Still, there are times when you may want to part with one of your stock positions.
How do you know when it’s time to say goodbye to a favorite stock?
These helpful tips can make the call easier.
-Earnings were not properly stated.
-Debt is growing too rapidly.
-New competition is likely to seriously harm the firm’s profitability or competitive position in the marketplace.
-Management’s ethics are questionable. Benjamin Graham said that “you cannot make a quantitative adjustment for unscrupulous management, only avoid it.” In other words, it doesn’t matter how cheap a stock is, if the executives are crooks, you are likely to get burned.
-The industry as a whole is doomed due to a commoditization of the product line.
-The market price of the stock has risen far faster than the underlying diluted earnings per share. Over time, this situation is not sustainable.
-You need the money in the near future – a few years or less. Although stocks are a marvelous long-term investment, short-term volatility can cause you to sell out an inopportune moment, locking in losses.

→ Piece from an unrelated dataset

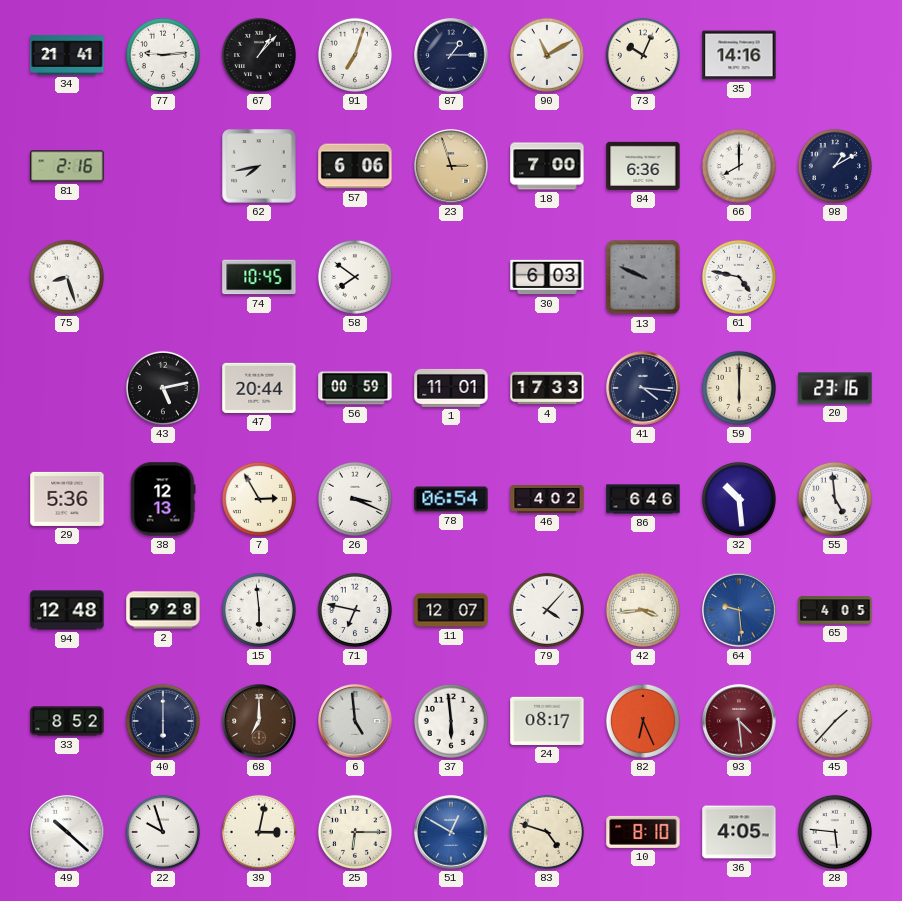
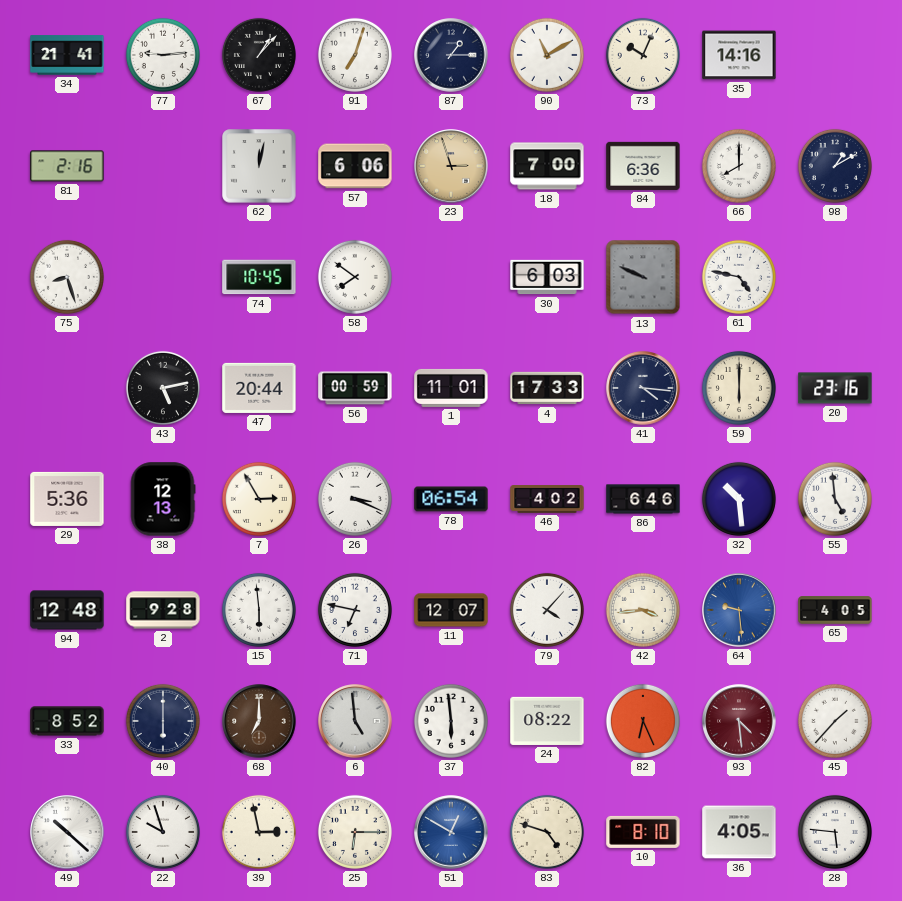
62: 7:43 -> 12:02
24: 08:17 -> 08:22
39: 3:02 -> 2:58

Instead, park your cash in a safe investment such as a bank account or a money market fund.
-You don’t understand the business, what it does, or how it makes money.
One important note: History has shown that it is generally not a good idea to sell because of your expectations for macroeconomic conditions, such as the national unemployment rate or the government’s budget deficit, or because you expect the stock market to decline in the short-term.
Analyzing businesses and calculating their intrinsic value is relatively simple.
You have no chance of accurately predicting with any consistency the buy and sell decisions of millions of other investors with different financial situations and analytical abilities.